There are lots of recipes for pie- and without a good leavening agent this makes sense. Also, not only fruit but slices of pumpkin, lemons and other stuffs were put between the pastry layers as were various kinds of meats. I tried the sliced lemon pie and although it is very sugary I found it quite tart. The lemon gel under meringue is a huge improvement. I wonder how the pumpkin pie is since the pumpkin is not pureed but added to the crust in slices.

Those who talk about fat and sugar consumption now should read some of these recipes. Loaf cake starts: Rub 6 pounds of sugar (or fugar in the type set of the times), 2 pounds of lard, 3 pounds of butter, 12 pounds of flour, 18 eggs — well, you get the picture. Obviously this recipe is for loaf cakes for a large group.

One of the desserts we don’t see in the modern US is syllabub. This may have to do with the ingredients. One recipe begins: start with two parts cream to one part wine. Another begns: take a pint of cream and sweeten it to your palate. This dessert is usually drunk. I can only guess at the number of calories. I have had it in England, where it is still consumed as a dessert and it tasted like alcoholic whipped cream.

One element used to lighten some of the baked goods is egg whites, which have to beaten by hand. One recipe says beat for half an hour. If I had to spend this much time beating egg whites my family would never have cake.

More about baking

The replacement for the pearl ash (or pot ash) I discussed in my last post was something called salterus.

Salterus is bicarbonate of soda – yes, the stuff used for stomach acid or whitening teeth. We know it as baking soda and it is the leavening agent in soda bread.

This substance has been known for millenia. The Ancient Egyptians used it as a component of natron, the salt they employed to mummify bodies.

Umm, yummy. Using it for cooking seems more recent. (I read that the Native Americans used it but haven’t found additional documentation for this.) Anyway, baking soda works with something like buttermilk, which has a lot of lactic acid. In chemistry 101, we learn that the combination of an acid and a base yields carbon dioxide and that is what raises the bread.

Baking soda itself is pretty bitter. When I make soda bread I usually use baking powder as well. Pop quiz: what is baking powder? Well, it is baking soda combined with the powdered form of a weak acid but it also leaves less of a bitter aftertaste.

baking in the old days

Since I haven’t seen a workman for my kitchen for ten days (and counting) and I still am missing doors, knobs, and my new refrigerator, I am moving on in my blog.

I began to think about how cooks baked in the past. They had yeast but what leavener did they use for what we term quick breads.

There was no baking powder. They had yeast but that requires rising. Beer dregs can also be used – I;ve made beer bread but you would not want cookies made from beer.
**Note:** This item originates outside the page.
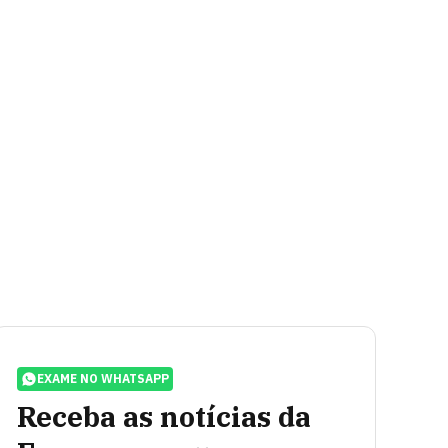
EXAME NO WHATSAPP
Receba as notícias da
So what did the cooks use? Pearlash. Wood ashes when soaked in water yield lye. Lye is used to make soap. Lye was also used to soak hominey and for other cooking purposes. Some where in 1780 some enterprising cook used it to make cookies and bread.

I’ve read, however, that it left a bitter alkaline taste in the mouth. The use of pearlash was short-lived. After 1840 a precursor of baking powder was produced.